Activists sporting jaguar costumes and picket signs
outside the Tucson office of the U.S. Fish and Wildlife Service
received some welcome news in July. After 18 years and two lawsuits
from environmentalists, the agency added the jaguar to the
endangered species list.
“The Fish and Wildlife
Service has been dragged screaming and kicking through this entire
process,” says Kieran Suckling of the Southwest Center for
Biological Diversity. His group led the court battle to force the
agency to act on the jaguar, which was left off the endangered
species list in 1979 due to an “oversight” (HCN
4/14/97).
The listing should stop jaguar poaching
dead in its tracks by imposing stiff penalties for cat-killers,
says Suckling. Federal agencies will also need to protect jaguar
habitat, a move that Suckling hopes will lead to a permanent
population of the cats along the U.S.-Mexican
border.
Arizona Game and Fish officials who
spearheaded a plan to protect the jaguar with the help of
landowners and local governments were frustrated by the listing.

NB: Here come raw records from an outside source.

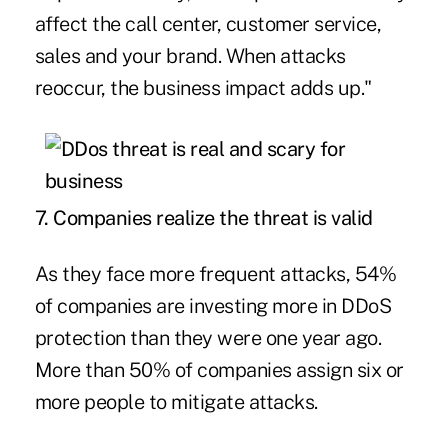
affect the call center, customer service,
sales and your brand. When attacks
reoccur, the business impact adds up."
7. Companies realize the threat is valid
As they face more frequent attacks, 54%
of companies are investing more in DDoS
protection than they were one year ago.
More than 50% of companies assign six or
more people to mitigate attacks.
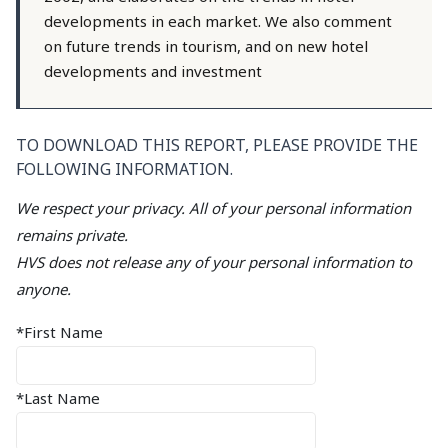
developments in each market. We also comment
on future trends in tourism, and on new hotel
developments and investment
TO DOWNLOAD THIS REPORT, PLEASE PROVIDE THE
FOLLOWING INFORMATION.
We respect your privacy. All of your personal information
remains private.
HVS does not release any of your personal information to
anyone.
*First Name
*Last Name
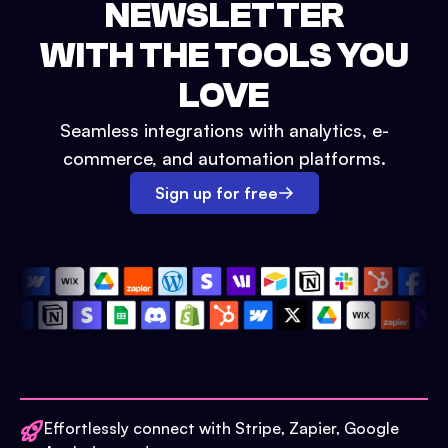
NEWSLETTER
WITH THE TOOLS YOU
LOVE
Seamless integrations with analytics, e-
commerce, and automation platforms.
Sign up for free
Effortlessly connect with Stripe, Zapier, Google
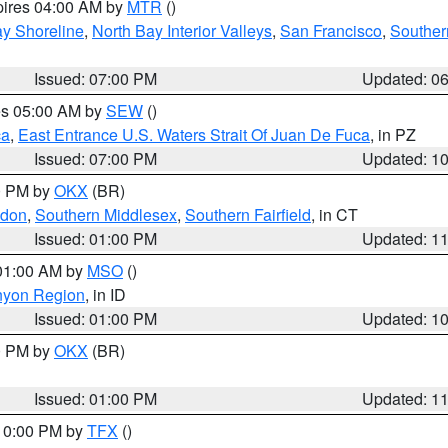
pires 04:00 AM by
MTR
()
y Shoreline
,
North Bay Interior Valleys
,
San Francisco
,
Souther
Issued: 07:00 PM
Updated: 0
res 05:00 AM by
SEW
()
ca
,
East Entrance U.S. Waters Strait Of Juan De Fuca
, in PZ
Issued: 07:00 PM
Updated: 1
00 PM by
OKX
(BR)
ndon
,
Southern Middlesex
,
Southern Fairfield
, in CT
Issued: 01:00 PM
Updated: 1
 01:00 AM by
MSO
()
nyon Region
, in ID
Issued: 01:00 PM
Updated: 1
00 PM by
OKX
(BR)
Issued: 01:00 PM
Updated: 1
 10:00 PM by
TFX
()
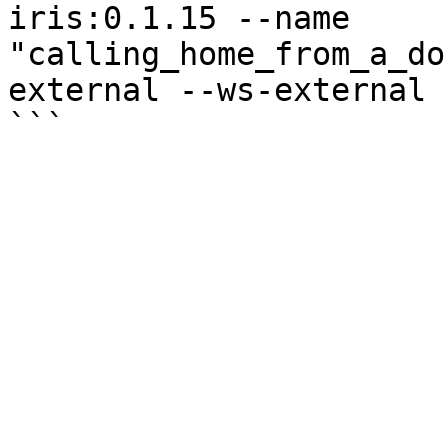
iris:0.1.15 --name 
"calling_home_from_a_do
external --ws-external
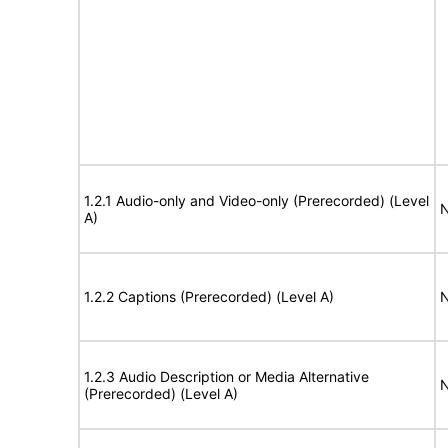
1.2.1 Audio-only and Video-only (Prerecorded) (Level
N
A)
1.2.2 Captions (Prerecorded) (Level A)
N
1.2.3 Audio Description or Media Alternative
N
(Prerecorded) (Level A)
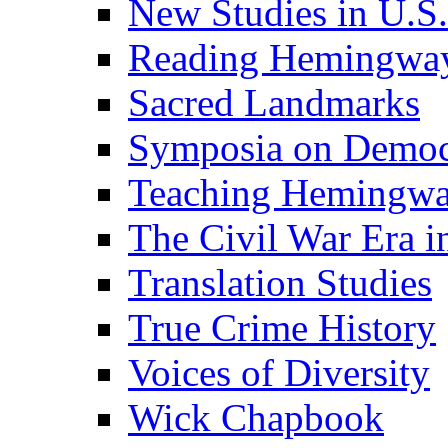
New Studies in U.S.
Reading Hemingwa
Sacred Landmarks
Symposia on Democ
Teaching Hemingw
The Civil War Era i
Translation Studies
True Crime History
Voices of Diversity
Wick Chapbook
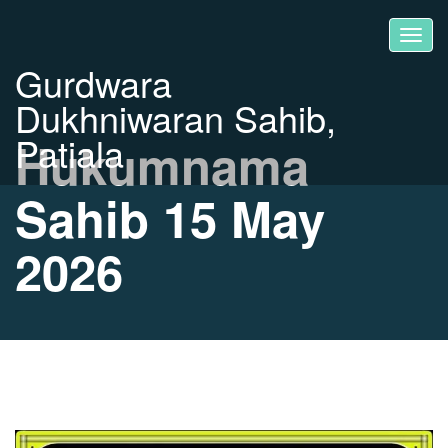
Gurdwara
Dukhniwaran Sahib,
Patiala
Hukumnama
Sahib 15 May
2026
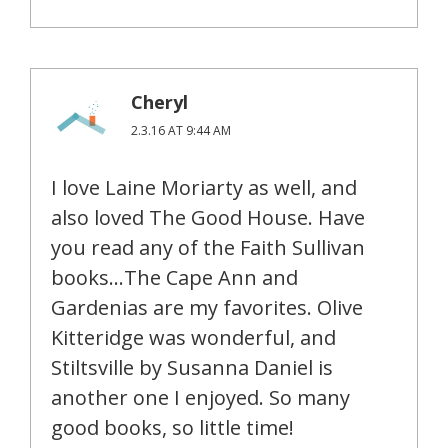
Cheryl
2.3.16 AT 9:44 AM
I love Laine Moriarty as well, and
also loved The Good House. Have
you read any of the Faith Sullivan
books…The Cape Ann and
Gardenias are my favorites. Olive
Kitteridge was wonderful, and
Stiltsville by Susanna Daniel is
another one I enjoyed. So many
good books, so little time!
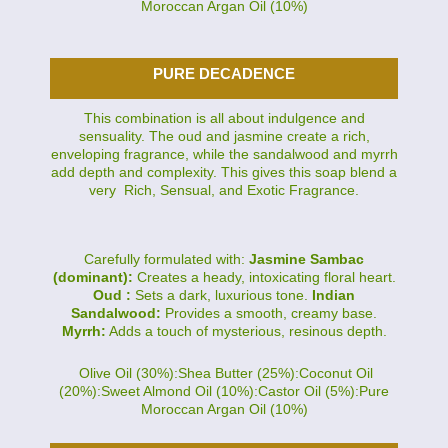
Moroccan Argan Oil (10%)
PURE DECADENCE
This combination is all about indulgence and
sensuality. The oud and jasmine create a rich,
enveloping fragrance, while the sandalwood and myrrh
add depth and complexity. This gives this soap blend a
very Rich, Sensual, and Exotic Fragrance.
Carefully formulated with:
Jasmine Sambac
(dominant):
Creates a heady, intoxicating floral heart.
Oud :
Sets a dark, luxurious tone.
Indian
Sandalwood:
Provides a smooth, creamy base.
Myrrh:
Adds a touch of mysterious, resinous depth.
Olive Oil (30%):Shea Butter (25%):Coconut Oil
(20%):Sweet Almond Oil (10%):Castor Oil (5%):Pure
Moroccan Argan Oil (10%)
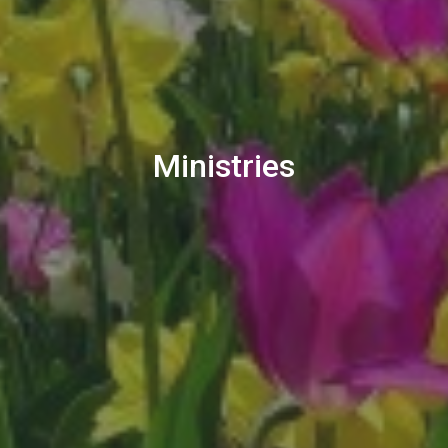
Ministries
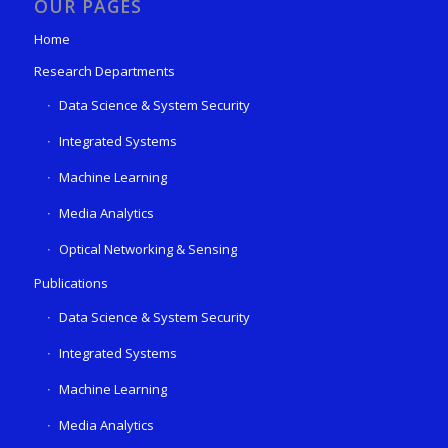
OUR PAGES
Home
Research Departments
Data Science & System Security
Integrated Systems
Machine Learning
Media Analytics
Optical Networking & Sensing
Publications
Data Science & System Security
Integrated Systems
Machine Learning
Media Analytics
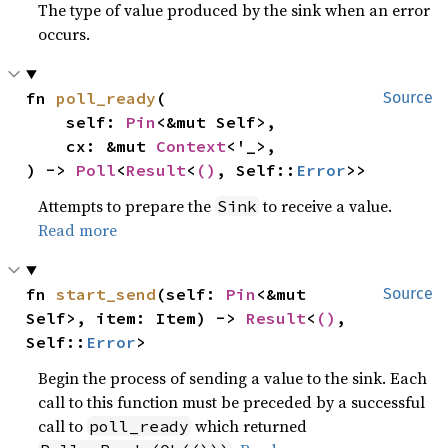
The type of value produced by the sink when an error
occurs.
fn 
poll_ready
(

Source
    self: 
Pin
<&mut Self>,

    cx: &mut 
Context
<'_>,

) -> 
Poll
<
Result
<
()
, Self::
Error
>>
Attempts to prepare the
to receive a value.
Sink
Read more
fn 
start_send
(self: 
Pin
<&mut 
Source
Self>, item: Item) -> 
Result
<
()
, 
Self::
Error
>
Begin the process of sending a value to the sink. Each
call to this function must be preceded by a successful
call to
which returned
poll_ready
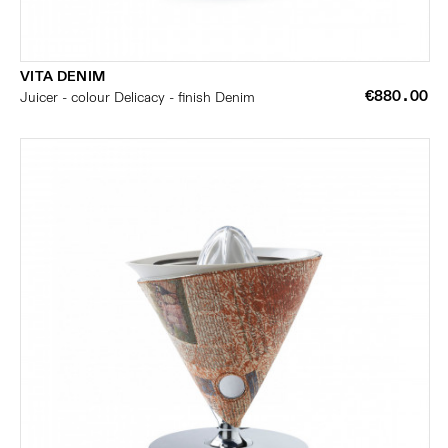
VITA DENIM
€880.00
Juicer - colour Delicacy - finish Denim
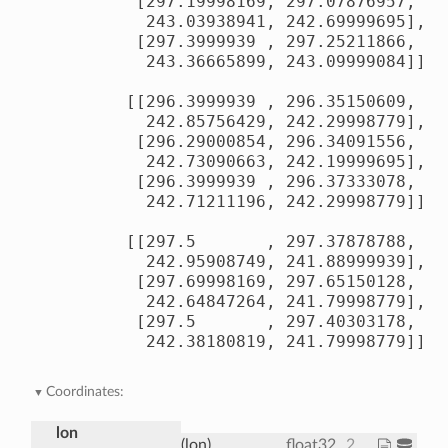
        [297.19998169, 297.07876957, 29
         243.03938941, 242.69999695],

        [297.3999939 , 297.25211866, 29
         243.36665899, 243.09999084]],

       [[296.3999939 , 296.35150609, 29
         242.85756429, 242.29998779],

        [296.29000854, 296.34091556, 29
         242.73090663, 242.19999695],

        [296.3999939 , 296.37333078, 29
         242.71211196, 242.29998779]],

       [[297.5       , 297.37878788, 29
         242.95908749, 241.88999939],

        [297.69998169, 297.65150128, 29
         242.64847264, 241.79998779],

        [297.5       , 297.40303178, 29
         242.38180819, 241.79998779]]])
Coordinates:
lon
(lon)
float32
200.0 202.5 205.0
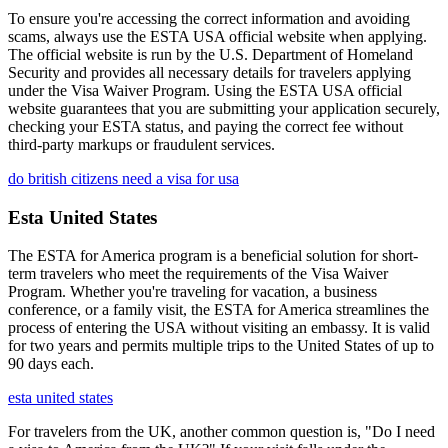
To ensure you're accessing the correct information and avoiding
scams, always use the ESTA USA official website when applying.
The official website is run by the U.S. Department of Homeland
Security and provides all necessary details for travelers applying
under the Visa Waiver Program. Using the ESTA USA official
website guarantees that you are submitting your application securely,
checking your ESTA status, and paying the correct fee without
third-party markups or fraudulent services.
do british citizens need a visa for usa
Esta United States
The ESTA for America program is a beneficial solution for short-
term travelers who meet the requirements of the Visa Waiver
Program. Whether you're traveling for vacation, a business
conference, or a family visit, the ESTA for America streamlines the
process of entering the USA without visiting an embassy. It is valid
for two years and permits multiple trips to the United States of up to
90 days each.
esta united states
For travelers from the UK, another common question is, "Do I need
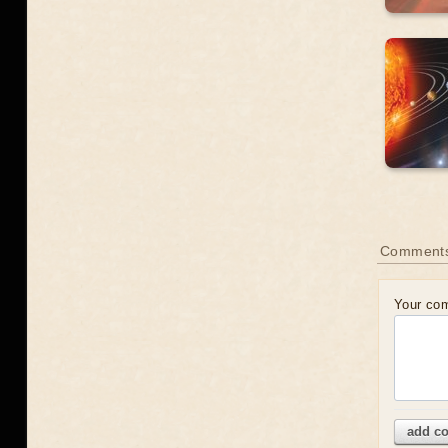
Comment
Your co
add c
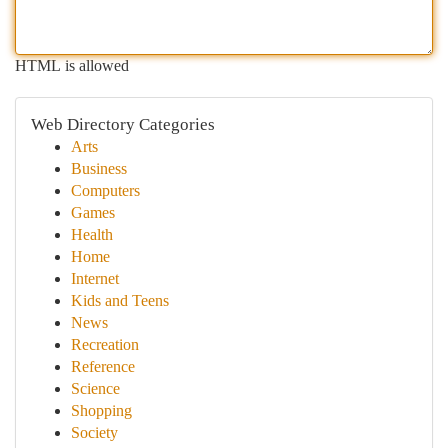
HTML is allowed
Web Directory Categories
Arts
Business
Computers
Games
Health
Home
Internet
Kids and Teens
News
Recreation
Reference
Science
Shopping
Society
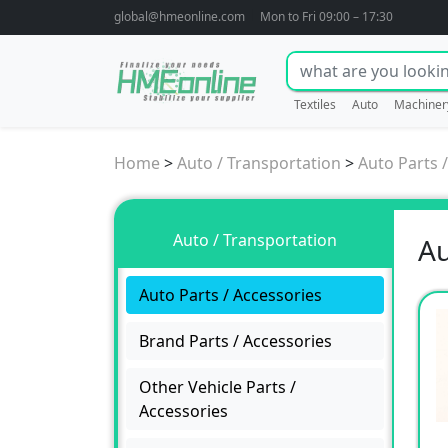
global@hmeonline.com
Mon to Fri 09:00 – 17:30
Textiles
Auto
Machiner
Home
>
Auto / Transportation
>
Auto Parts 
Auto / Transportation
Au
Auto Parts / Accessories
Brand Parts / Accessories
Other Vehicle Parts /
Accessories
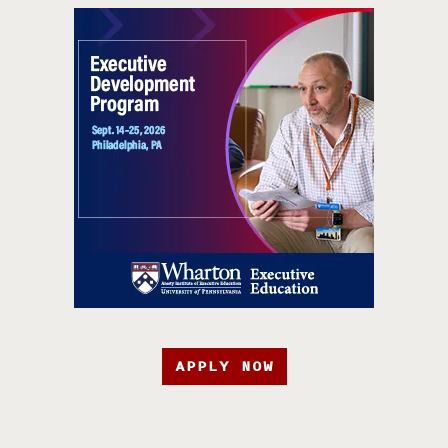
APPLY NOW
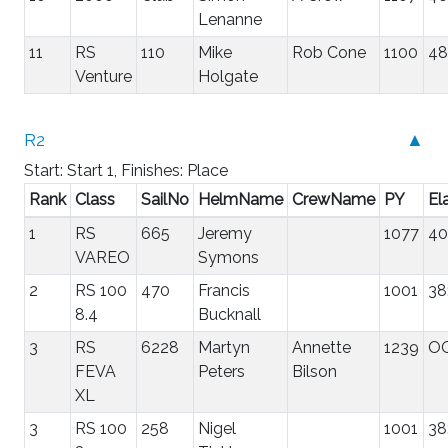
Lenanne
11
RS
110
Mike
Rob Cone
1100
48
Venture
Holgate
R2
▲
Start: Start 1, Finishes: Place
Rank
Class
SailNo
HelmName
CrewName
PY
El
1
RS
665
Jeremy
1077
40
VAREO
Symons
2
RS 100
470
Francis
1001
38
8.4
Bucknall
3
RS
6228
Martyn
Annette
1239
O
FEVA
Peters
Bilson
XL
3
RS 100
258
Nigel
1001
38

“The best interest of the jaguar would be to get the people on the
ground to be part of the effort to conserve the animals,” says Game
and Fish spokesman Rory Aikens. “Listing means some of those people
may get off the bandwagon.”
Fish and Wildlife
officials say their recovery efforts will be modeled after the
state’s plan, but agency spokesman Jeff Humphrey says they don’t
intend to designate critical habitat for fear of alerting poachers
to “hot jaguar areas.” Suckling insists the agency is required to
define critical habitat. “We expect to have to sue them again,” he
says.
* Greg
Hanscom
This article appeared in the print edition of the magazine with the headline Jaguar limps onto the list.